Thursday, January 26, 2012
Oven Roasted Broccoli
This recipe is from Alton Brown (host of "Good Eats", one of my favorite cooking shows). I really like it- it's so much different than steamed broccoli, which is how I normally cook it. Even my sister, who HATES broccoli, has admitted that this isn't too bad. :) It's basically a roasted broccoli, with garlic & parmesan. Delish! (Original source found here)
Before mixing them with the rest of the ingredients, you toast the bread crumbs by themselves
Cut the florets into bite-sized pieces, and slice the stalk into 1/8" thick slices
Mix the broccoli, bread crumbs, olive oil, salt & pepper, then bake
Oven Roasted Broccoli
Printable version here
*Note- this amount makes about 6 servings. To cut it in half, use one head of broccoli, half the amount of the rest of the ingredients, and use an 8x8 or 9x9 inch dish.
2 heads broccoli, florets chopped into bite-sized pieces & stalks cut into 1/8" slices, rinsed
1/3 cup Panko bread crumbs*
2 tbsp. olive oil
2 cloves garlic, minced/pressed
1/2 tsp. kosher salt (or 1/4 tsp. table salt)
1/4 tsp. pepper
1/4 cup finely grated Parmesan (or cheddar) cheese
1. Preheat oven to 425º. Begin cutting broccoli while oven is heating. Pour breadcrumbs into a 9x13 metal baking dish. Toast for 2 minutes, or until lightly browned. Watch carefully, because they go from pale to dark brown very quickly.
2. Combine broccoli, olive oil, garlic, salt & pepper in a bowl; add toasted bread crumbs & stir. Pour back into baking dish and return to the oven. Bake for 10 minutes, stir, then bake 3-4 more minutes. Remove from oven and mix in the grated cheese. Best when served immediately.
* Panko bread crumbs are a lighter, crispier version of regular bread crumbs. You could substitute the regular version if that's what you have.
Why I love it? It's tasty, since it has garlic & Parmesan cheese in it. Roasting it gives it a good texture- it's cooked, but never mushy.
Wednesday, January 18, 2012
Chicken & Pineapple Teriyaki
Chicken teriyaki is a dinner that seems easy enough to make (it's just rice, chicken, and sauce), but for the longest time I couldn't get it right. The sauce makes such a difference with this meal, and it's hard finding a good bottled teriyaki sauce. Well, I'm thrilled to now have a recipe to make this exactly how I like it!
I found a teriyaki sauce recipe in an old Cook's Illustrated magazine I had laying around. I kept not making it because I didn't have one of the ingredients (mirin, a sweet cooking wine)... but once I found that (at Safeway), I have made & enjoyed this recipe several times!
You could serve this several ways. How I made it tonight was with baked brown rice, and sauteed pineapple and chicken. You could definitely grill the pineapple and chicken instead, omit the pineapple if you don't like it, or add other ingredients (like diced red bell pepper). This makes enough sauce for my family (2 adults & 3 kids), but you could certainly double the sauce if you wanted more. Enjoy!
Chicken & Pineapple Teriyaki
Printable version here
1 tbsp. canola oil
Pineapple chunks (half a fresh pineapple, diced, or one large can, drained)

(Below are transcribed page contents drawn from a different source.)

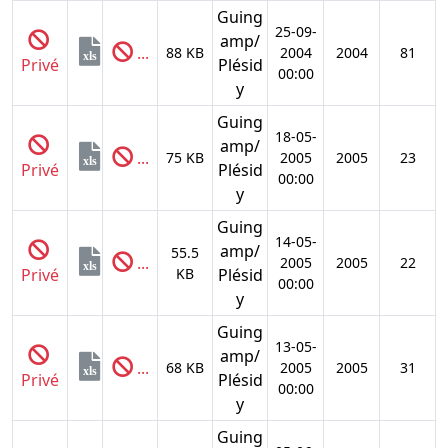
Guing
25-09-
amp/
...
88 KB
2004
2004
81
xls
Privé
Plésid
00:00
y
Guing
18-05-
amp/
...
75 KB
2005
2005
23
xls
Privé
Plésid
00:00
y
Guing
14-05-
amp/
55.5
...
2005
2005
22
xls
Privé
KB
Plésid
00:00
y
Guing
13-05-
amp/
...
68 KB
2005
2005
31
xls
Privé
Plésid
00:00
y
Guing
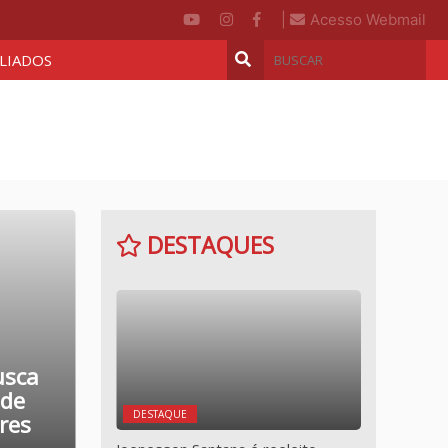
|
Acesso Webmail
ILIADOS
DESTAQUES
usca
 de
DESTAQUE
ores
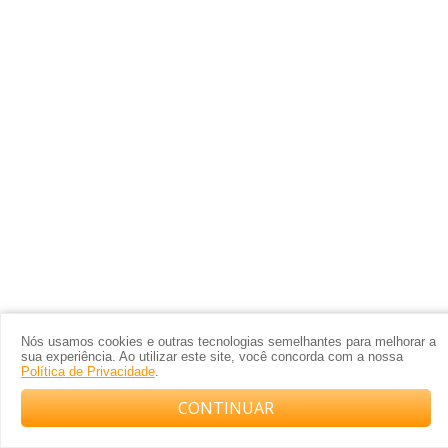
Nós usamos cookies e outras tecnologias semelhantes para melhorar a
sua experiência. Ao utilizar este site, você concorda com a nossa
Política de Privacidade
.
CONTINUAR
Compre com o arquiteto no WhatsApp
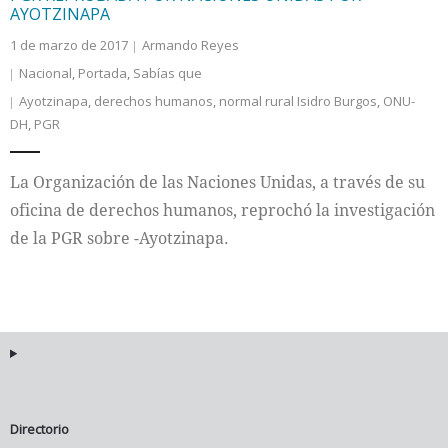
AYOTZINAPA
1 de marzo de 2017
Armando Reyes
Nacional
,
Portada
,
Sabías que
Ayotzinapa
,
derechos humanos
,
normal rural Isidro Burgos
,
ONU-
DH
,
PGR
La Organización de las Naciones Unidas, a través de su
oficina de derechos humanos, reprochó la investigación
de la PGR sobre -Ayotzinapa.
Directorio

2 chicken breasts, cut into bite-sized pieces
Cooked rice
Sauce ingredients
1/4 cup soy sauce
1/4 cup sugar
1/4 tsp. powdered ginger
1 garlic clove, minced (about 1 tsp.)
1 tbsp. mirin
1/4 tsp. cornstarch
1. Prepare baked brown rice (if using). Meanwhile, combine soy sauce, sugar, ginger, and garlic in a small saucepan. In a separate small bowl, combine mirin and cornstarch, then pour that into the saucepan. Bring sauce to a boil over medium heat, stirring occasionally, then reduce to a simmer and cook until it begins to thicken, about 4 minutes. Remove from heat; cover and keep warm.
2. Heat canola oil in a large skillet over medium-high heat. Once pan is hot, pour in the pineapple chunks. Saute for a few minutes, stirring occasionally. You're trying to heat the pineapple and bring out some of its natural juices. Remove to a bowl, and cover with foil.

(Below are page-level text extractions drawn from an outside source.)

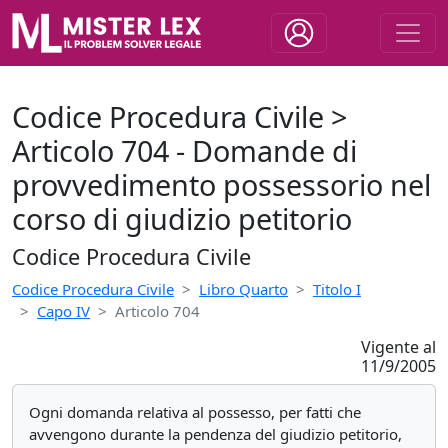
Codice Procedura Civile >
Articolo 704 - Domande di
provvedimento possessorio nel
corso di giudizio petitorio
Codice Procedura Civile
Codice Procedura Civile
Libro Quarto
Titolo I
Capo IV
Articolo 704
Vigente al
11/9/2005
Ogni domanda relativa al possesso, per fatti che
avvengono durante la pendenza del giudizio petitorio,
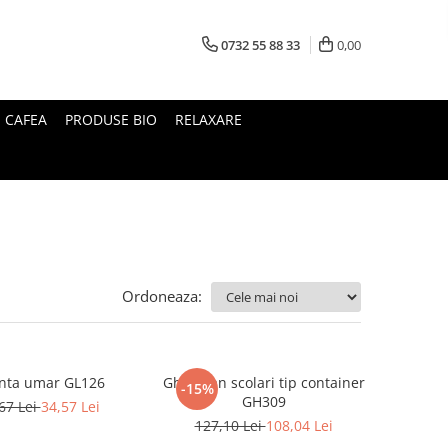
0732 55 88 33
0,00
I CAFEA
PRODUSE BIO
RELAXARE
Ordoneaza:
nta umar GL126
Ghiozdan scolari tip container
-15%
GH309
67 Lei
34,57 Lei
127,10 Lei
108,04 Lei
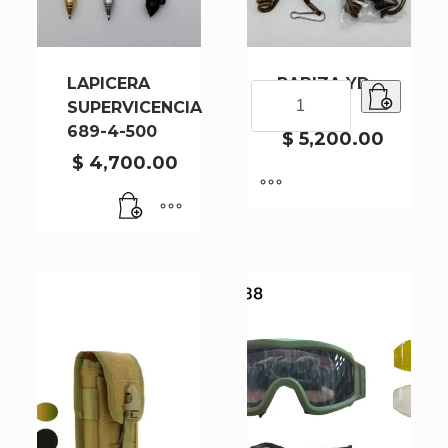
LAPICERA
RABIZA YD-
RABIZA
SUPERVICENCIA
038-200
YD-
689-4-500
038-
$
5,200.00
200
$
4,700.00
cantidad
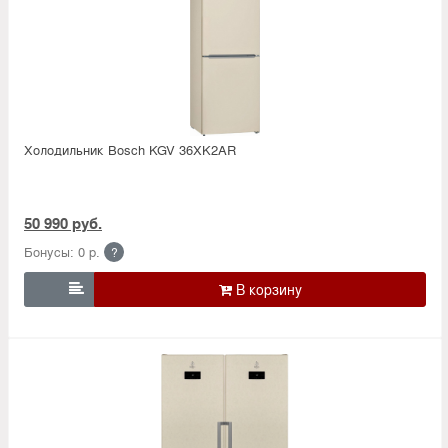
Холодильник Bosсh KGV 36XK2AR
50 990 руб.
Бонусы: 0 р.
?


3. Pour a little more oil in the pan if it seems dry, then add the cubed chicken breasts. Sprinkle with a little salt & pepper. Cook over medium heat, stirring occasionally, until chicken is cooked through. Add the cooked pineapple and a spoonful of the teriyaki sauce and stir to combine.
4. Put rice on the plates, top with chicken/pineapple mixture, then drizzle teriyaki sauce over the top. Serve extra sauce on the side, if desired.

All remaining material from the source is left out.